─── Dataset extract

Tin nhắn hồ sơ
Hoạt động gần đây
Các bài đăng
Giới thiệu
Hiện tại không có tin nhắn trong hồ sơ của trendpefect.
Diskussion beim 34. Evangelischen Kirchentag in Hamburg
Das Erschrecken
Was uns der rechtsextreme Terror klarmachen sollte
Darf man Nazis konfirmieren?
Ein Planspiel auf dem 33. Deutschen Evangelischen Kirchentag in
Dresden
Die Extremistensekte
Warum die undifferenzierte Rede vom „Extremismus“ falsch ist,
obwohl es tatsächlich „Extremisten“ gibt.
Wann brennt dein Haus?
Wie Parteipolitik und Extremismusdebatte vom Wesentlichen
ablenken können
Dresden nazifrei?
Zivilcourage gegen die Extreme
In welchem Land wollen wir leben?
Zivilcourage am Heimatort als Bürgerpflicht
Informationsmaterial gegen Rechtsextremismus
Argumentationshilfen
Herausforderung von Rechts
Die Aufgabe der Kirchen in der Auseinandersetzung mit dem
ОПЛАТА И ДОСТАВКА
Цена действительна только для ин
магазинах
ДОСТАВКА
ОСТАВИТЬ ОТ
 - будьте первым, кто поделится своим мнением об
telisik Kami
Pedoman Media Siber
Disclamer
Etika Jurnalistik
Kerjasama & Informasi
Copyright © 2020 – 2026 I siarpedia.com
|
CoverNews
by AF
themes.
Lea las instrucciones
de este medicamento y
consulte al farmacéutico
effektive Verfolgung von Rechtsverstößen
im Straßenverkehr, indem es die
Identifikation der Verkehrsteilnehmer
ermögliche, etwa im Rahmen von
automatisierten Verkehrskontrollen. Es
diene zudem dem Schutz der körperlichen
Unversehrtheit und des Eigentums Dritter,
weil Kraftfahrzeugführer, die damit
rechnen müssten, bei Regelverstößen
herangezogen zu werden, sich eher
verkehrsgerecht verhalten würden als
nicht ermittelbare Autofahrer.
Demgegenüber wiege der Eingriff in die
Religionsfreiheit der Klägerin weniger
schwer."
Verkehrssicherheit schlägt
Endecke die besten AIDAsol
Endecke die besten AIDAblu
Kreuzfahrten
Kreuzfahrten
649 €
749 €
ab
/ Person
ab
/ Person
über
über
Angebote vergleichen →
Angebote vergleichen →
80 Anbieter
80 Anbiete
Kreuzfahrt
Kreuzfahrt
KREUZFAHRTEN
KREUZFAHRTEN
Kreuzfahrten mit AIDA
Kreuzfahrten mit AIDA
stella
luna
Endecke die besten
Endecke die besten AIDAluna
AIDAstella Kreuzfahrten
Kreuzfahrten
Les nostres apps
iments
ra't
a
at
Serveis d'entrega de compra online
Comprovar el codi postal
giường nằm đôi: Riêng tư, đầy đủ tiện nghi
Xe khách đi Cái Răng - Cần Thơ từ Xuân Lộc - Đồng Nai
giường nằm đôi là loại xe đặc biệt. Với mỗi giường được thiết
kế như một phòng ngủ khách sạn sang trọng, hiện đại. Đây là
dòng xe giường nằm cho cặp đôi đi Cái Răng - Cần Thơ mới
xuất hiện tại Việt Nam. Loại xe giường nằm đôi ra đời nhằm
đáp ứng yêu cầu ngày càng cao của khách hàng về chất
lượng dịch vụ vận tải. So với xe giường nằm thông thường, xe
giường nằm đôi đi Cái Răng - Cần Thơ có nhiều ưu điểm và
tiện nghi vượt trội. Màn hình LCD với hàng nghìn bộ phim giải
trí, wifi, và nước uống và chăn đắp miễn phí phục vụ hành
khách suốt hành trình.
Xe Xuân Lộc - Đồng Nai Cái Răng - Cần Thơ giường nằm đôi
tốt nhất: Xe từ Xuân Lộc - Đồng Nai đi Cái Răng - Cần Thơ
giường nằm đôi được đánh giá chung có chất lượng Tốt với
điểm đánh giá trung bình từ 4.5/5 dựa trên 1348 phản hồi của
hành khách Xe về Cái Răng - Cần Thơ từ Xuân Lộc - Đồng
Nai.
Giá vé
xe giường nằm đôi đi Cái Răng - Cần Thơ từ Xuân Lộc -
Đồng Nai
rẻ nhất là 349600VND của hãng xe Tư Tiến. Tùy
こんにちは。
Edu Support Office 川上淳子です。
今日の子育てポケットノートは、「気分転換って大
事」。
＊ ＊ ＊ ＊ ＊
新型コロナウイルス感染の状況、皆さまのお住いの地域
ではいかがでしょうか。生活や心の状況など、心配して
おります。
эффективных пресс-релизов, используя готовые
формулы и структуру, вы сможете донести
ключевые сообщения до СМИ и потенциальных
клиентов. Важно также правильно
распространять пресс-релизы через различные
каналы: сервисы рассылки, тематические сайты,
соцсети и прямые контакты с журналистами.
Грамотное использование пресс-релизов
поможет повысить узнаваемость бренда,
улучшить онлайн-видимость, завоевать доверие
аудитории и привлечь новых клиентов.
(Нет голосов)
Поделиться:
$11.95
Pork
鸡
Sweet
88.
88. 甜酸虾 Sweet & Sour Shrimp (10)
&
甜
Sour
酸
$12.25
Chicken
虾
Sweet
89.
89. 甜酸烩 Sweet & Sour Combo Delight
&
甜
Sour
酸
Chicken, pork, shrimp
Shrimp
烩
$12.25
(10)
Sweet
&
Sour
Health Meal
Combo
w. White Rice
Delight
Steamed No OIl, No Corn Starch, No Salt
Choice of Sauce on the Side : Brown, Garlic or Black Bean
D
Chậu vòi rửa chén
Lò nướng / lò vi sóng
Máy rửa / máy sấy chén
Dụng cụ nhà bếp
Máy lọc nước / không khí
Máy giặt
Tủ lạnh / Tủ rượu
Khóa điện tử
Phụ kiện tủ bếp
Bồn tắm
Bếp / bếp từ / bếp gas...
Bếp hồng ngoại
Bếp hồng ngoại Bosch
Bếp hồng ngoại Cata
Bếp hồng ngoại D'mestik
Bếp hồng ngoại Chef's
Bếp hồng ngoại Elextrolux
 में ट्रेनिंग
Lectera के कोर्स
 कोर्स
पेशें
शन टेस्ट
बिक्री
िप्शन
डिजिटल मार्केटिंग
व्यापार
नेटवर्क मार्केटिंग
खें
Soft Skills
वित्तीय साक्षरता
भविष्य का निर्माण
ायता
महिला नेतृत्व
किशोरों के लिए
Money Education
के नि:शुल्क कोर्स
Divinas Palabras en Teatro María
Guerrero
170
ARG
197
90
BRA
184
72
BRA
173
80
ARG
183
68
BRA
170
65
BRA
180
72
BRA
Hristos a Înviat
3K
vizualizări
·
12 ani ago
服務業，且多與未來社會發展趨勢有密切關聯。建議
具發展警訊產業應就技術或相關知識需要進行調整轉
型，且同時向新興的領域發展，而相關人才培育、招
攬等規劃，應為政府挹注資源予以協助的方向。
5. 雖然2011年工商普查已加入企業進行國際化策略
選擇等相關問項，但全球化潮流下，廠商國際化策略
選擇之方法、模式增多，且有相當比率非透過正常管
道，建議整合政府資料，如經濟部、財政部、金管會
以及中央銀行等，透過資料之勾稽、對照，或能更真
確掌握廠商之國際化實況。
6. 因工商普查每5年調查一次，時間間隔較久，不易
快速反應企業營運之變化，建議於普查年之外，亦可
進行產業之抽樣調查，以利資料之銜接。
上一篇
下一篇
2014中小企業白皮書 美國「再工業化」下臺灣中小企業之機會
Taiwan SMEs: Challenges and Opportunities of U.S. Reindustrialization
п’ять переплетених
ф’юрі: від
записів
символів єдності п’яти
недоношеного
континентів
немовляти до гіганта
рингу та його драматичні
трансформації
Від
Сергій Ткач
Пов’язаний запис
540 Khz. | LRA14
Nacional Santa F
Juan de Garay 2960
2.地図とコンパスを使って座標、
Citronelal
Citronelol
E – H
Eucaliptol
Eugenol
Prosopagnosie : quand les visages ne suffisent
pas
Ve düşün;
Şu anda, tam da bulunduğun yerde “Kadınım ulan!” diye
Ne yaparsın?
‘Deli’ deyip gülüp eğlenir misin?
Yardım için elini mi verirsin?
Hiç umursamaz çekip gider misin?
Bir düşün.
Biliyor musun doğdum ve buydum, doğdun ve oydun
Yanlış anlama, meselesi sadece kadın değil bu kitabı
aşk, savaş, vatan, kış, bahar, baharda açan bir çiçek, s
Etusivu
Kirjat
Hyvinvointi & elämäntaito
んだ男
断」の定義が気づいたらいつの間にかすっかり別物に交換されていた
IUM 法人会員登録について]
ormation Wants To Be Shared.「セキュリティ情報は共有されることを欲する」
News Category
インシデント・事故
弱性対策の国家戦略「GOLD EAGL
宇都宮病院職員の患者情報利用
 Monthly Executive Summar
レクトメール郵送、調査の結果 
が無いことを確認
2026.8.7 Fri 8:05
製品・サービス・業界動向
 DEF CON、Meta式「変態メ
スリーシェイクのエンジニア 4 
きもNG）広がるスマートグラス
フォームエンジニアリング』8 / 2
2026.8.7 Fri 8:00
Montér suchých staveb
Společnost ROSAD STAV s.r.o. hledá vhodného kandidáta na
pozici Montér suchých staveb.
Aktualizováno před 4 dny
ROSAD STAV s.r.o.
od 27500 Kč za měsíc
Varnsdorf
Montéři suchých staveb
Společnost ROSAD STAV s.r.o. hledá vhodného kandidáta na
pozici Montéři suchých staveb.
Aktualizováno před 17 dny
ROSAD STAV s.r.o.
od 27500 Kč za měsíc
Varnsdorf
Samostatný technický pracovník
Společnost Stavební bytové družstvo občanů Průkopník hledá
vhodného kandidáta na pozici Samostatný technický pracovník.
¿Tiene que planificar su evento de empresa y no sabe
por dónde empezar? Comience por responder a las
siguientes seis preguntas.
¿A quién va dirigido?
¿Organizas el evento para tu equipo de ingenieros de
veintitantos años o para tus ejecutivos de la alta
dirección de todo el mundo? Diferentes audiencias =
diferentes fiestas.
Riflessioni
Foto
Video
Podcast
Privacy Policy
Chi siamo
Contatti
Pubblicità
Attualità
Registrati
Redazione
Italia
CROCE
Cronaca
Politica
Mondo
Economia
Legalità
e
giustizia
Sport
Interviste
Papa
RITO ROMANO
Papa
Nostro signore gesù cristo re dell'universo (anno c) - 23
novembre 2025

──────

* [Exercise objective]: Of the lines above, extract only those from the line with "Biliyor musun doğdum" to the line with "Společnost Stavební bytové", both included, exactly as written.

* [Response for this exercise]:
Biliyor musun doğdum ve buydum, doğdun ve oydun
Yanlış anlama, meselesi sadece kadın değil bu kitabı
aşk, savaş, vatan, kış, bahar, baharda açan bir çiçek, s
Etusivu
Kirjat
Hyvinvointi & elämäntaito
んだ男
断」の定義が気づいたらいつの間にかすっかり別物に交換されていた
IUM 法人会員登録について]
ormation Wants To Be Shared.「セキュリティ情報は共有されることを欲する」
News Category
インシデント・事故
弱性対策の国家戦略「GOLD EAGL
宇都宮病院職員の患者情報利用
 Monthly Executive Summar
レクトメール郵送、調査の結果 
が無いことを確認
2026.8.7 Fri 8:05
製品・サービス・業界動向
 DEF CON、Meta式「変態メ
スリーシェイクのエンジニア 4 
きもNG）広がるスマートグラス
フォームエンジニアリング』8 / 2
2026.8.7 Fri 8:00
Montér suchých staveb
Společnost ROSAD STAV s.r.o. hledá vhodného kandidáta na
pozici Montér suchých staveb.
Aktualizováno před 4 dny
ROSAD STAV s.r.o.
od 27500 Kč za měsíc
Varnsdorf
Montéři suchých staveb
Společnost ROSAD STAV s.r.o. hledá vhodného kandidáta na
pozici Montéři suchých staveb.
Aktualizováno před 17 dny
ROSAD STAV s.r.o.
od 27500 Kč za měsíc
Varnsdorf
Samostatný technický pracovník
Společnost Stavební bytové družstvo občanů Průkopník hledá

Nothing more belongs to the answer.